Work to complete. Repeat each entry word for word. Leave any images out of the copy.
--- Material provided Enclosed Below ---
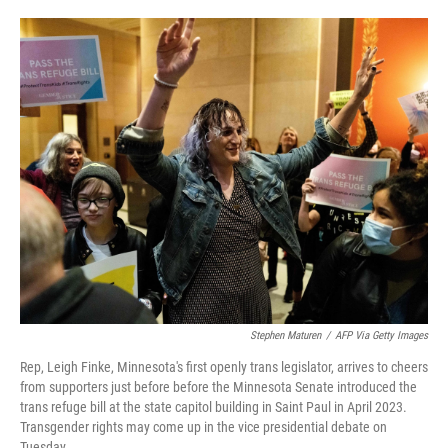
o
e
d
o
r
I
k
n
Stephen Maturen
/
AFP Via Getty Images
Rep, Leigh Finke, Minnesota's first openly trans legislator, arrives to cheers
from supporters just before before the Minnesota Senate introduced the
trans refuge bill at the state capitol building in Saint Paul in April 2023.
Transgender rights may come up in the vice presidential debate on
Tuesday.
--- End of Enclosed Material provided ---
Exercise solution.
o
e
d
o
r
I
k
n
Stephen Maturen
/
AFP Via Getty Images
Rep, Leigh Finke, Minnesota's first openly trans legislator, arrives to cheers
from supporters just before before the Minnesota Senate introduced the
trans refuge bill at the state capitol building in Saint Paul in April 2023.
Transgender rights may come up in the vice presidential debate on
Tuesday.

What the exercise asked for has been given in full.